The son of Remscheid's town planning officer began studying law at the University of Jena in 1911 , after a year he switched to philology and, after dropping out, worked in the administration of Itzehoe. In 1914 he volunteered for service in the local artillery regiment. In 1919 he moved in with two friends in Hagen with the artist Max Schulze-Sölde , whom he persuaded to conduct an agricultural settlement experiment. They moved to Itzehoe in 1920 and bought a farm, the Lindenhof , in Wilstermarsch near Kleve for 80,000 marks . There they tried a communist community with agriculture and home education. Even nudism and free sexuality (presumably) belonged to the house was painted cubist in garish colors. The experiment failed in the course of 1920 due to internal tensions and a lack of experience with agriculture. Hertwig moved via Itzehoe to his future wife Maria Reps in Prerow , where he again planned a communist settlement. In 1930 he settled at the Schlachtensee and began to write novels about doctor biographies ( Robert Koch ) as well as writings on medical medicine . His medicinal herbalism experienced many editions.

Publications

  • Healthy through medicinal plants. Old and new knowledge about the fight of the plant against disease and about the power to shape human fate.
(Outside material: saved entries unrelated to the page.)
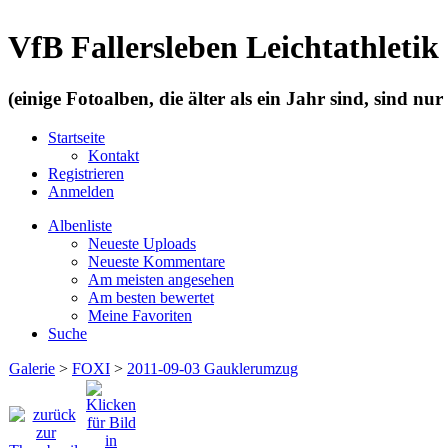
VfB Fallersleben Leichtathletik
(einige Fotoalben, die älter als ein Jahr sind, sind nu
Startseite
Kontakt
Registrieren
Anmelden
Albenliste
Neueste Uploads
Neueste Kommentare
Am meisten angesehen
Am besten bewertet
Meine Favoriten
Suche
Galerie
>
FOXI
>
2011-09-03 Gauklerumzug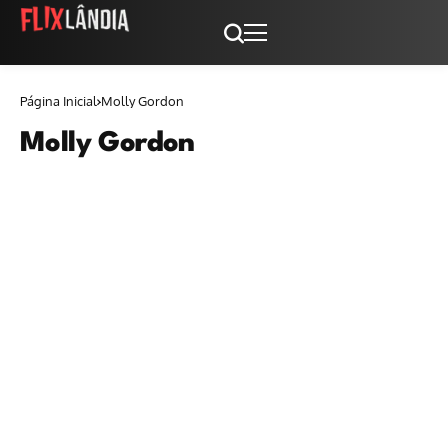
Página Inicial
Molly Gordon
Molly Gordon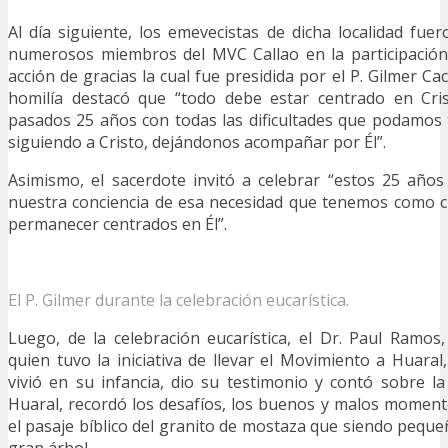
Al día siguiente, los emevecistas de dicha localidad f
numerosos miembros del MVC Callao en la participación
acción de gracias la cual fue presidida por el P. Gilmer Cac
homilía destacó que “todo debe estar centrado en Cri
pasados 25 años con todas las dificultades que podamos
siguiendo a Cristo, dejándonos acompañar por Él”.
Asimismo, el sacerdote invitó a celebrar “estos 25 año
nuestra conciencia de esa necesidad que tenemos como cr
permanecer centrados en Él”.
El P. Gilmer durante la celebración eucarística.
Luego, de la celebración eucarística, el Dr. Paul Ramo
quien tuvo la iniciativa de llevar el Movimiento a Huaral
vivió en su infancia, dio su testimonio y contó sobre l
Huaral, recordó los desafíos, los buenos y malos momen
el pasaje bíblico del granito de mostaza que siendo peque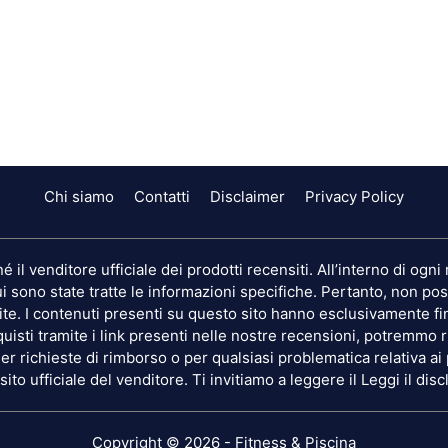
Chi siamo
Contatti
Disclaimer
Privacy Policy
 il venditore ufficiale dei prodotti recensiti. All’interno di og
i sono state tratte le informazioni specifiche. Pertanto, non pos
te. I contenuti presenti su questo sito hanno esclusivamente fin
uisti tramite i link presenti nelle nostre recensioni, potremm
Per richieste di rimborso o per qualsiasi problematica relativa ai
sito ufficiale del venditore. Ti invitiamo a leggere il
Leggi il dis
Copyright © 2026 - Fitness & Piscina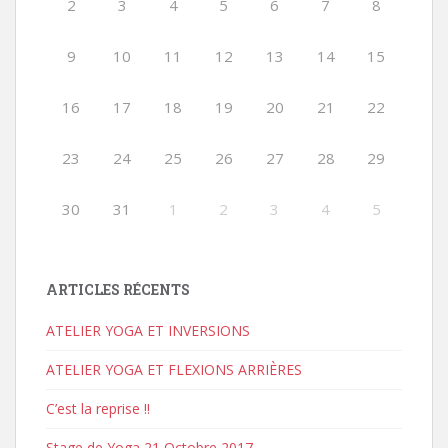
2
3
4
5
6
7
8
9
10
11
12
13
14
15
16
17
18
19
20
21
22
23
24
25
26
27
28
29
30
31
1
2
3
4
5
ARTICLES RÉCENTS
ATELIER YOGA ET INVERSIONS
ATELIER YOGA ET FLEXIONS ARRIÈRES
C’est la reprise !!
Stage de Yoga 21 Octobre 2017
Verlag für Kulturpolitik, Berlin 1935; continued in 1954 as Knaur's medicinal plants book. A house book of naturopathy. Knaur, Munich / Zurich 1954; reissued until 1981.
  • Man's love life. Schaffer, Berlin 1940; last: Praxis-Verlag, Tübingen 1949.
  • How do I become 100 years old? Decker, Regensburg 1953.

literature

  • Ulrich Linse : Back, oh human, to mother earth. Rural communes in Germany 1890–1933 . Deutscher Taschenbuch Verlag, Munich 1983, ISBN 3-423-02934-X , esp. Pp. 142–156.
  • Reimar Möller: The painter Max Schulze-Sölde in the Wilster Marsch - an agrarian-romantic “noble communist” settlement experiment on the “Lindenhof” in Kleve. In: Democratic History. Vol. 10 (1996), pp. 125-140 ( digitized version ).